Utilities are also building out EV infrastructure. Earlier this month, six Midwest utilities formed what they called the Electric Highway Coalition, with a pledge to build out a fast-charging network across 17 states. Kate Staples, Dominion’s manager of electrification in Virginia, told me that the utility is installing four fast-charging stations this year and providing rebates of up to $108,000 for the construction of 30 more stations by others. “We have received interest from localities, fueling centers, and retail locations, including shopping centers with restaurants,” Staples said in an email.
All this fast-charging matches human behavior as we know it: People are obsessed with convenience, and that means fast service; Amazon, one of the most successful businesses of all time, has after all built much of its retail empire on a reputation for fast service and delivery. But a separate group of observers and analysts suggest this is old thinking: When sufficient numbers of EVs are out there, they argue, people will adapt to a new world in which they are no longer tethered to the gasoline tank buried under asphalt at their corner service station.
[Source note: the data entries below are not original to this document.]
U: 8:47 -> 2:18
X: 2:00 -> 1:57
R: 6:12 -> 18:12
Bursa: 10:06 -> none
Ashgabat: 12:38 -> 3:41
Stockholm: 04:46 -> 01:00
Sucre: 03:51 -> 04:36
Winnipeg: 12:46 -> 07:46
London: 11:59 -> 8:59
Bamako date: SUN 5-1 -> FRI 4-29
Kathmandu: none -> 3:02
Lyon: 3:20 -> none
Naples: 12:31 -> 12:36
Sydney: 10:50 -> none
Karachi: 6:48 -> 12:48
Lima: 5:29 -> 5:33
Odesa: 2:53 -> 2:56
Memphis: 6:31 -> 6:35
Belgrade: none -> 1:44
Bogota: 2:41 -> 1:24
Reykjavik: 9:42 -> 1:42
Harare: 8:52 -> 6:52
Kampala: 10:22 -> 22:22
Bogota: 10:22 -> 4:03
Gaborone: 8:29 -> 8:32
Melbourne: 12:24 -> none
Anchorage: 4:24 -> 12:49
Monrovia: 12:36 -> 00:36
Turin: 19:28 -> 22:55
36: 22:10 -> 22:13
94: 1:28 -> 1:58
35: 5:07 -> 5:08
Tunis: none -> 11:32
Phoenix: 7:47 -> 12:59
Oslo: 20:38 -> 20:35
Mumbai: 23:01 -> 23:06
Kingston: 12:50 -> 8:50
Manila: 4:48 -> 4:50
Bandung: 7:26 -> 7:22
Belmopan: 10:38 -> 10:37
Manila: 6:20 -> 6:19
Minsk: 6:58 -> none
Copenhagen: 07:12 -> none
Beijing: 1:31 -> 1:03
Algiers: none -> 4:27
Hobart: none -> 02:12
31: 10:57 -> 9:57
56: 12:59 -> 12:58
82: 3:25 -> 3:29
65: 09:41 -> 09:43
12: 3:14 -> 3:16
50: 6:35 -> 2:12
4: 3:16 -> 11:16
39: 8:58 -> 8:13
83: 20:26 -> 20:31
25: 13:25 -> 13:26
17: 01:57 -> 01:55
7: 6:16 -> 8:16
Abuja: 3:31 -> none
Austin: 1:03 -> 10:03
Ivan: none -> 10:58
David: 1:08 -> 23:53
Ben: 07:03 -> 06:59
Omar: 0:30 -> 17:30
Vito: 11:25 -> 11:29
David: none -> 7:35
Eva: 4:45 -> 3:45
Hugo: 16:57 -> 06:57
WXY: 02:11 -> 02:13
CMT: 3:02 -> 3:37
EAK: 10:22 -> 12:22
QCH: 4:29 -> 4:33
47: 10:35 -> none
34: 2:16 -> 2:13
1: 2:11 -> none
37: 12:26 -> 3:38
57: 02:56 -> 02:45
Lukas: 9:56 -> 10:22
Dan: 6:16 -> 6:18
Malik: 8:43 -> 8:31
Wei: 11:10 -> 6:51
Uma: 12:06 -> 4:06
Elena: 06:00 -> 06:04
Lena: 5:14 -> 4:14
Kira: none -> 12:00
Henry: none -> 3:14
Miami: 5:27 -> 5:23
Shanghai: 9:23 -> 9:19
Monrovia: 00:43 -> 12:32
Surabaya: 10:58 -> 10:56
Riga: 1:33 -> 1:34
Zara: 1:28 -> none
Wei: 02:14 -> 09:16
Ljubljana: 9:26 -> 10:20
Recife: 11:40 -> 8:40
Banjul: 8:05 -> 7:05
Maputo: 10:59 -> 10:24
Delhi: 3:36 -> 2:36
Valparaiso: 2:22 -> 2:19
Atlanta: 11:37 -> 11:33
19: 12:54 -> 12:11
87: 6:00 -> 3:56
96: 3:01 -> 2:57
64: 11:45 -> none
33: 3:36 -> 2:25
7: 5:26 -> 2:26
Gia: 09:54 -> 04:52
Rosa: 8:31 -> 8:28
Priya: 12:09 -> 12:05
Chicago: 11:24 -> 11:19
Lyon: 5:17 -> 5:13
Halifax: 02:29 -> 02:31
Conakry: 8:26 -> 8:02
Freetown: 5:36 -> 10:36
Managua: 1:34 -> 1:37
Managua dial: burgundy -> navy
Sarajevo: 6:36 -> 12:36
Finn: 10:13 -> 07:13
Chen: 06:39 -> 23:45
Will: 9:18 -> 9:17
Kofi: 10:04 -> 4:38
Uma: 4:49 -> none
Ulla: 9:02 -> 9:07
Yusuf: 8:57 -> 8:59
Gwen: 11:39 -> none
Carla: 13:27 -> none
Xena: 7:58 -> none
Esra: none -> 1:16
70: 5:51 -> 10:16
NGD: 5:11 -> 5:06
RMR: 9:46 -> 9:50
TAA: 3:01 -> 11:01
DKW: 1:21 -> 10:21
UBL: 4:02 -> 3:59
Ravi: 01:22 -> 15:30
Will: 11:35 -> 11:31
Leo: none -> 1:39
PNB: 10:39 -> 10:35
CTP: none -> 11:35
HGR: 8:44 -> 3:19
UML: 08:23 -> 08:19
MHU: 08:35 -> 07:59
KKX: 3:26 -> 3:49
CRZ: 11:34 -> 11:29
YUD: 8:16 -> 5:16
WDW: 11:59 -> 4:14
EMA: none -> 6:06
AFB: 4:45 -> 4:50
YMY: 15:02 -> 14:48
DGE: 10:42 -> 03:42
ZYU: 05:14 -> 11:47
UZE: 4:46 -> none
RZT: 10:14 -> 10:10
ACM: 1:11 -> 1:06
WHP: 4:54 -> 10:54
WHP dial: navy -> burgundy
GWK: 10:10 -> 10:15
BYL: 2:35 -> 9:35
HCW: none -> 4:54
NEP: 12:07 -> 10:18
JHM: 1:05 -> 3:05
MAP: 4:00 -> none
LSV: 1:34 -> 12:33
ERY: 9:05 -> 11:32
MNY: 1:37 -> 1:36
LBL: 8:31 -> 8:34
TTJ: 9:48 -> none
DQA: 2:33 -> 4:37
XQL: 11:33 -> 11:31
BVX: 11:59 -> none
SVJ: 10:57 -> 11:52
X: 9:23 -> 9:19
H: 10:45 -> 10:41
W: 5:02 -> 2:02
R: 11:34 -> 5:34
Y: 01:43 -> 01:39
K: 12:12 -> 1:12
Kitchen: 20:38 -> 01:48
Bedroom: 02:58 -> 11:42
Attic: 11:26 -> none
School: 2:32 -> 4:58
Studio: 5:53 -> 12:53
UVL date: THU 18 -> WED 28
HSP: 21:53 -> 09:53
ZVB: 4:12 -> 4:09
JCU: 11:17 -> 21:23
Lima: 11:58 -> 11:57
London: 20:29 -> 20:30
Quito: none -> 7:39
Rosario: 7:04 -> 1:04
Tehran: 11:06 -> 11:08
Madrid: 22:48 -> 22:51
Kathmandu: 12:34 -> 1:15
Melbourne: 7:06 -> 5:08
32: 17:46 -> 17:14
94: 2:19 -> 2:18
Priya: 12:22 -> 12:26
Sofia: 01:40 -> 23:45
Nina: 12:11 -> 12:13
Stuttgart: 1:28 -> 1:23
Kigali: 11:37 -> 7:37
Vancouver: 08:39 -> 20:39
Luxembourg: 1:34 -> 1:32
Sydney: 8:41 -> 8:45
Instead, they will “fill up” at home, or really anywhere they go, as long as the restaurant, retailer, mall, or doctor’s office has installed EV charging.
“It’s a different fueling model,” said Boyadjis, of IHS Markit. “You don’t drive to your fuel. You fuel where you park. It’s just going to take some learning. You put the charging where they are parking. That’s where we see investment going. Where am I going to be for one to four hours? That’s where I want my charging.”
Tom Wendt, a partner at Bain, the consulting firm, who specializes in tech and the auto industry, suggested that those considering jumping into a charging business should think carefully first. There needs to be a business case for deploying fast chargers, which he said cost $50,000 to $80,000 each. As of now, the business looks very much like a gas station model — to make it work, owners will have to sell other stuff like mobile advertising, coffee, and sandwiches. “You’re not getting to a business case just selling electrons for the next five or 10 years,” he said. The economics are there if you are talking slower-charging, what is known as Level 2, he said. “You can easily build a business case for L2 charging in front of Whole Foods,” Wendt said.
Whether they want one or not, Americans, Europeans, and Chinese are getting the skeleton and some of the flesh on the bones of a fast-charging network. This is because companies and governments see EVs not only as a business but a strategic asset — automakers sense that if they are going to finish on top, they need to make their capital investments now; the Biden Administration, the European Union, and the Chinese regime all see EVs as a geopolitical instrument — a way to occupy the commanding heights of the future economy. Unlike combustion, which formed largely like a primordial force of its own a little over a century ago, EV companies and the countries where they are located are seeking themselves to steer the advantages of this new industry their way.